Several observational studies have shown that the incidence of adverse cardiovascular events significantly increased during the period after long interdialytic interval compared to that after short interdialytic interval14,15. Numerous factors have been reported to contribute to the major adverse cardiac events during long interdialytic interval compared to short interdialytic interval. Greater degree of hypervolemic status during long interdialytic interval may induce structural and functional disorders in myocardium, leading to the occurrence of myocardial damage. Electrolyte imbalance and the disorder in autonomic nervous system during long interdialytic interval may result in the increased risk of cardiac arrhythmias. In addition, the increase in oxidative stress, inflammation and abnormal calcium or phosphate metabolism during long interdialytic interval, may play some roles in atherosclerosis of coronary artery30,31,32,33. Of interest, we did not find any difference in hs-cTn I and T levels between short and long interdialytic intervals. Our results suggest that myocardial injury may not be a major factor contributing to worse prognosis during long interdialytic interval.
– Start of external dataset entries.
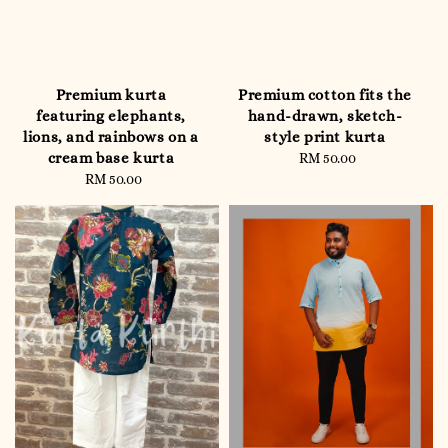
Premium kurta
Premium cotton fits the
featuring elephants,
hand-drawn, sketch-
lions, and rainbows on a
style print kurta
cream base kurta
RM 50.00
Regular
RM 50.00
Regular
price
price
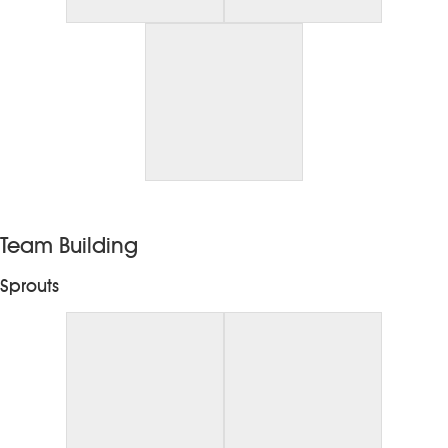
Team Building
Sprouts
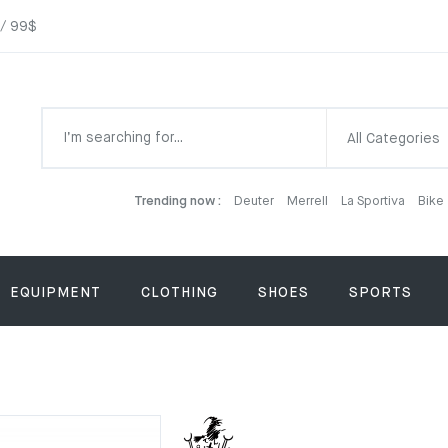
 / 99$
All Categories
Trending now :
Deuter
Merrell
La Sportiva
Bike
EQUIPMENT
CLOTHING
SHOES
SPORTS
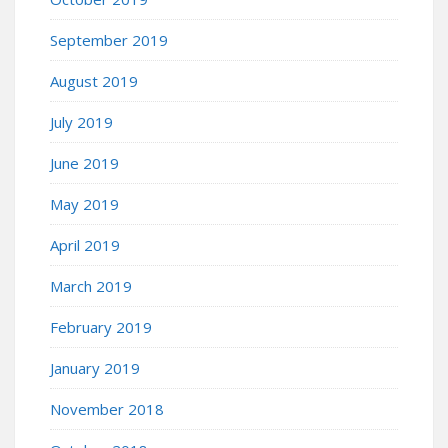
September 2019
August 2019
July 2019
June 2019
May 2019
April 2019
March 2019
February 2019
January 2019
November 2018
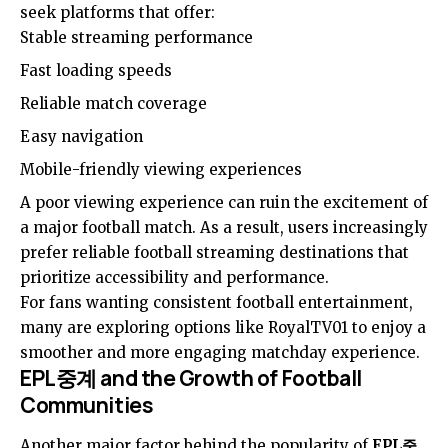
seek platforms that offer:
Stable streaming performance
Fast loading speeds
Reliable match coverage
Easy navigation
Mobile-friendly viewing experiences
A poor viewing experience can ruin the excitement of
a major football match. As a result, users increasingly
prefer reliable football streaming destinations that
prioritize accessibility and performance.
For fans wanting consistent football entertainment,
many are exploring options like
RoyalTV01
to enjoy a
smoother and more engaging matchday experience.
EPL중계 and the Growth of Football
Communities
Another major factor behind the popularity of
EPL중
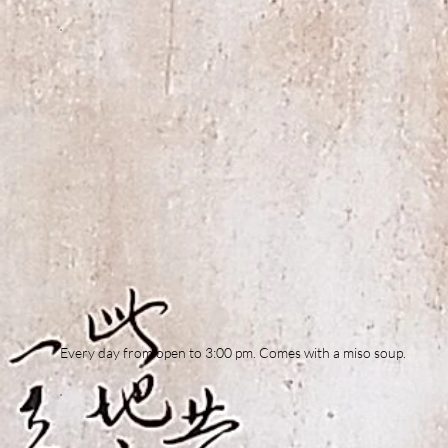
Every day from open to 3:00 pm. Comes with a miso soup.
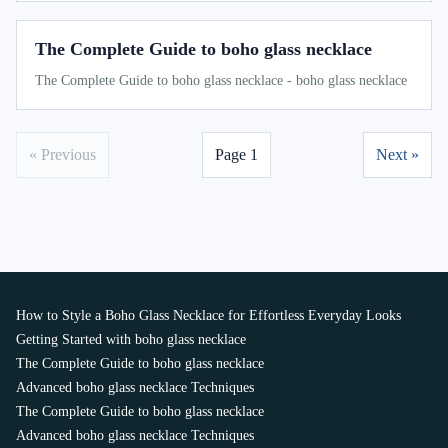
The Complete Guide to boho glass necklace
The Complete Guide to boho glass necklace - boho glass necklace
« Previous
Page 1
Next »
How to Style a Boho Glass Necklace for Effortless Everyday Looks
Getting Started with boho glass necklace
The Complete Guide to boho glass necklace
Advanced boho glass necklace Techniques
The Complete Guide to boho glass necklace
Advanced boho glass necklace Techniques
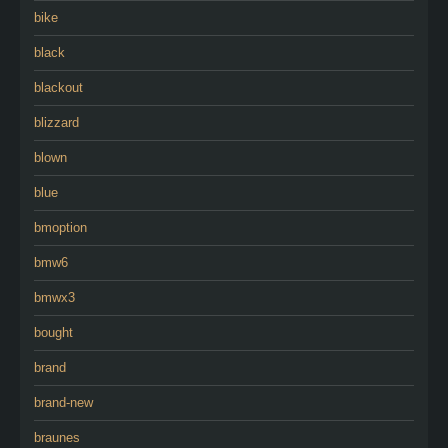
bike
black
blackout
blizzard
blown
blue
bmoption
bmw6
bmwx3
bought
brand
brand-new
braunes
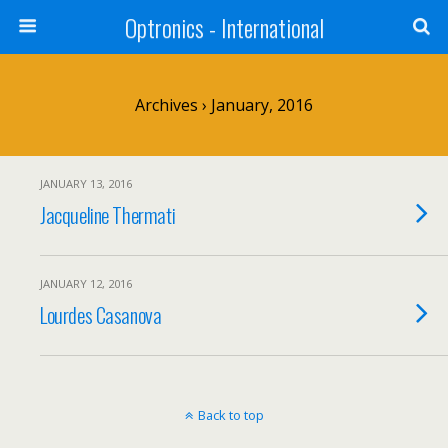
Optronics - International
Archives › January, 2016
JANUARY 13, 2016
Jacqueline Thermati
JANUARY 12, 2016
Lourdes Casanova
Back to top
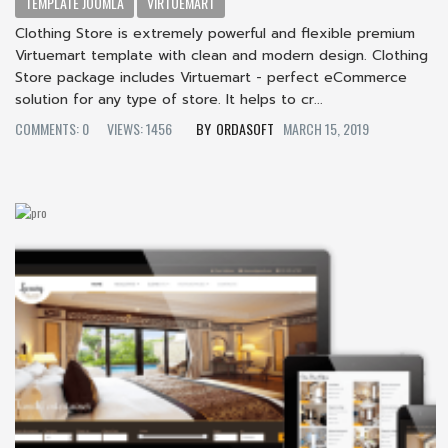
TEMPLATE JOOMLA
VIRTUEMART
Clothing Store is extremely powerful and flexible premium
Virtuemart template with clean and modern design. Clothing
Store package includes Virtuemart - perfect eCommerce
solution for any type of store. It helps to cr...
COMMENTS: 0
VIEWS: 1456
ORDASOFT
MARCH 15, 2019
Our study has several limitations. First, the fluid overload and fluid management are significant confounding factors affecting cardiac ischemia via stretching and shrinking cycles. However, we did not assess the fluid status of the patients by any bioimpedance measurements or cardiac biomarkers such as b-type natriuretic peptide (BNP) or N-terminal pro BNP (NTproBNP). We examined only the ultrafiltration volume, the ultrafiltration rate and body weight change which may not be insufficient to evaluate the fluid status of the patients. Second, we did not assess the inflammatory marker in our studied population. This issue should be explored in future studies. Third, we did not include patients with non-dialysis ESRD and those with chronic peritoneal dialysis. Therefore, our findings could not be applied in these population. Future studies are warrant to explore the difference of hs-cTn variability between our studied population and those with peritoneal dialysis and non-dialysis ESRD patients.

Conclusion

We demonstrated the higher prevalence of elevated hs-cTn T in patients with regular hemodialysis compared to hs-cTn I. In addition, the rise of hs-cTn T was observed immediately after hemodialysis but no change of hs-cTn I was noted. Nevertheless, the levels of both hs-cTn I and T did not change between short and long interdialytic intervals. Our results indicate that hs-cTn T may be more sensitive than hs-cTn I to detect minor degree of myocardial injury in patients receiving hemodialysis. However, from a practical standpoint, hs-cTn I may be more favorable as a diagnostic marker in patients with suspected acute myocardial infarction than hs-cTn T.